- [Data listing]
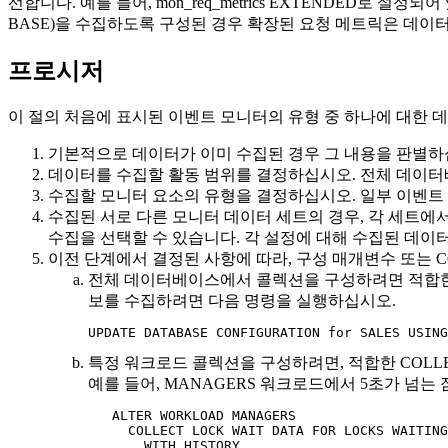
선합니다. 예를 들어,
mon_req_metrics
EXTENDED로 설정되어
BASE)을 수집하도록 구성된 경우 확장된 요청 메트릭은 데
프로시저
이 절의 처음에 표시된 이벤트 모니터의 유형 중 하나에 대한
기본적으로 데이터가 이미 수집된 경우 그 내용을 판별하십
데이터를 수집할 활동 범위를 결정하십시오. 전체 데이터
수집할 모니터 요소의 유형을 결정하십시오. 일부 이벤트 
수집된 서로 다른 모니터 데이터 세트의 경우, 각 세트에서 
수집을 선택할 수 있습니다. 각 설정에 대해 수집된 데이
이전 단계에서 결정된 사항에 따라, 구성 매개변수 또는 
전체 데이터베이스에서 콜렉션을 구성하려면 적합한 
보를 수집하려면 다음 명령을 실행하십시오.
UPDATE DATABASE CONFIGURATION for SALES USING
특정 워크로드 콜렉션을 구성하려면, 적합한 COL
예를 들어, MANAGERS 워크로드에서 5초가 넘
   ALTER WORKLOAD MANAGERS

     COLLECT LOCK WAIT DATA FOR LOCKS WAITING
       WITH HISTORY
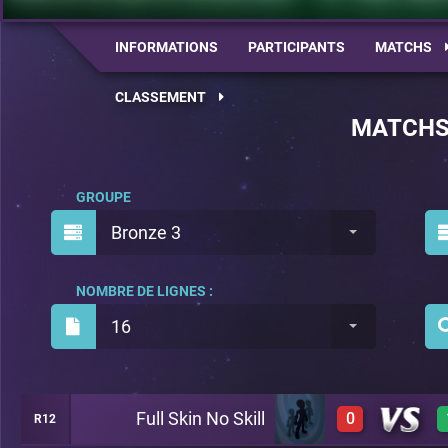
INFORMATIONS
PARTICIPANTS
MATCHS
CLASSEMENT
MATCH
GROUPE
Bronze 3
NOMBRE DE LIGNES :
16
Full Skin No Skill
0
R12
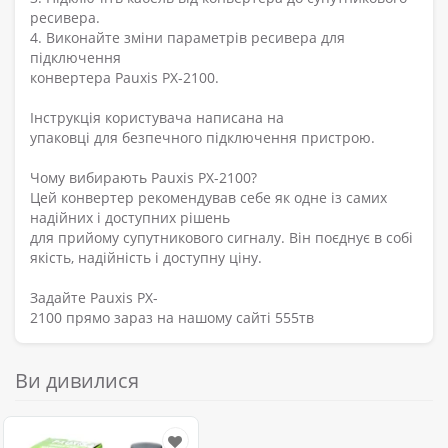
ресивера.
4. Виконайте зміни параметрів ресивера для
підключення
конвертера Pauxis PX-2100.
Інструкція користувача написана на
упаковці для безпечного підключення пристрою.
Чому вибирають Pauxis PX-2100?
Цей конвертер рекомендував себе як одне із самих
надійних і доступних рішень
для прийому супутникового сигналу. Він поєднує в собі
якість, надійність і доступну ціну.
Задайте Pauxis PX-
2100 прямо зараз на нашому сайті 555тв
Ви дивилися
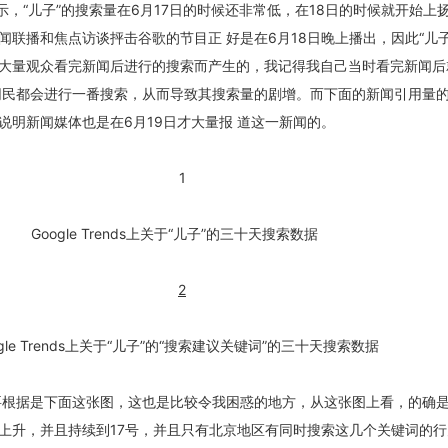
ds的显示，“儿子”的搜索量在6月17日的时候还非常低，在18日的时候就开始上扬
闻联播和焦点访谈抨击谷歌的节目正 好是在6月18日晚上播出，因此“儿子
大量观众看完新闻后进行的搜索而产生的，我记得我自己当时看完新闻后
网民都会进行一番搜索，从而导致其搜索量的剧增。而下面的新闻引用量
说明新闻媒体也是在6月19日才大量报 道这一新闻的。
Google Trends上关于“儿子”的三十天搜索数据
ogle Trends上关于“儿子”的“搜索建议关键词”的三十天搜索数据
的主要根据是下面这张图，这也是比较令我困惑的地方，从这张图上看，的确
量上升，并且持续到17号，并且只有北京地区有同时搜索这几个关键词的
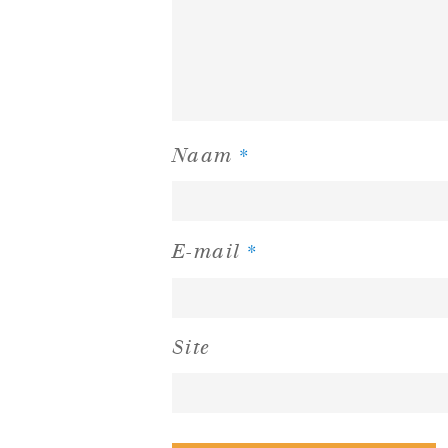
*
Naam
*
E-mail
Site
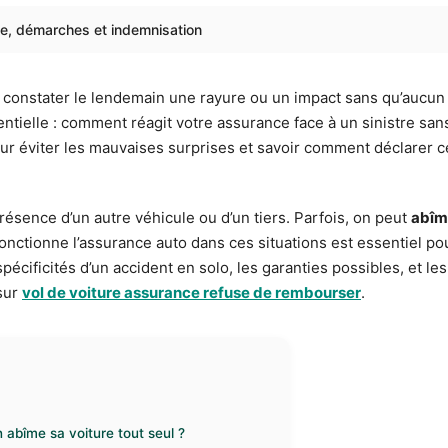
nce, démarches et indemnisation
 constater le lendemain une rayure ou un impact sans qu’aucun a
entielle : comment réagit votre assurance face à un sinistre san
our éviter les mauvaises surprises et savoir comment déclarer c
résence d’un autre véhicule ou d’un tiers. Parfois, on peut
abîme
tionne l’assurance auto dans ces situations est essentiel pour
spécificités d’un accident en solo, les garanties possibles, et 
 sur
vol de voiture assurance refuse de rembourser
.
 abîme sa voiture tout seul ?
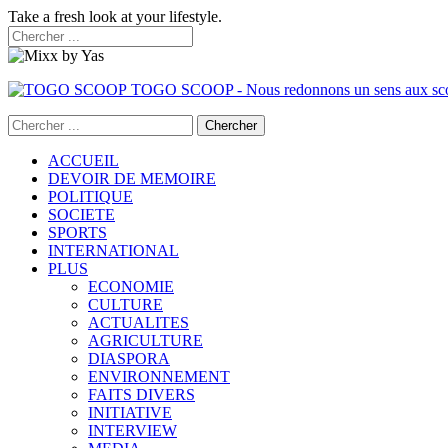
Take a fresh look at your lifestyle.
TOGO SCOOP - Nous redonnons un sens aux sc
ACCUEIL
DEVOIR DE MEMOIRE
POLITIQUE
SOCIETE
SPORTS
INTERNATIONAL
PLUS
ECONOMIE
CULTURE
ACTUALITES
AGRICULTURE
DIASPORA
ENVIRONNEMENT
FAITS DIVERS
INITIATIVE
INTERVIEW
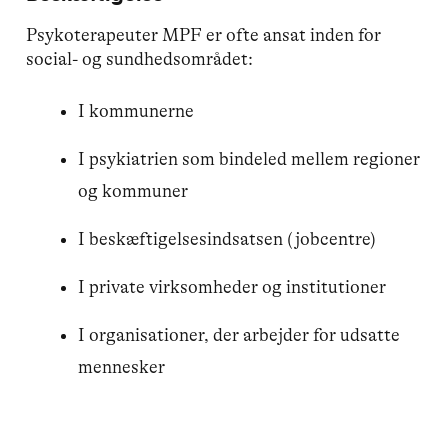
Psykoterapeuter MPF er ofte ansat inden for
social- og sundhedsområdet:
I kommunerne
I psykiatrien som bindeled mellem regioner
og kommuner
I beskæftigelsesindsatsen (jobcentre)
I private virksomheder og institutioner
I organisationer, der arbejder for udsatte
mennesker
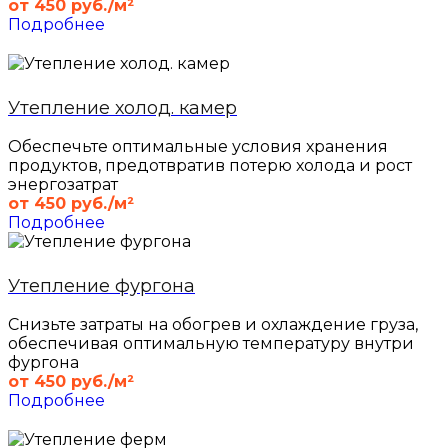
от 450 руб./м²
Подробнее
Утепление холод. камер
Обеспечьте оптимальные условия хранения
продуктов, предотвратив потерю холода и рост
энергозатрат
от 450 руб./м²
Подробнее
Утепление фургона
Снизьте затраты на обогрев и охлаждение груза,
обеспечивая оптимальную температуру внутри
фургона
от 450 руб./м²
Подробнее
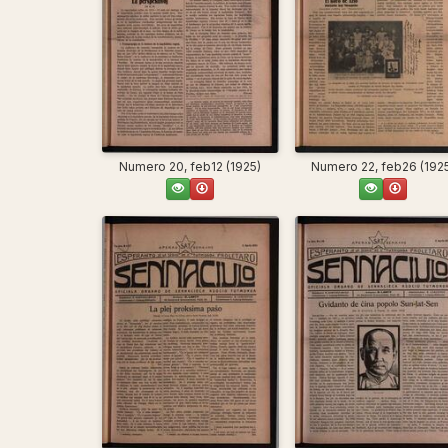
Numero 20, feb12 (1925)
Numero 22, feb26 (192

- [Task brief]
Whenever a line of the data holds the string "assurance", pick that line out.

- [Task answer]
entielle : comment réagit votre assurance face à un sinistre san
tionne l’assurance auto dans ces situations est essentiel pour
vol de voiture assurance refuse de rembourser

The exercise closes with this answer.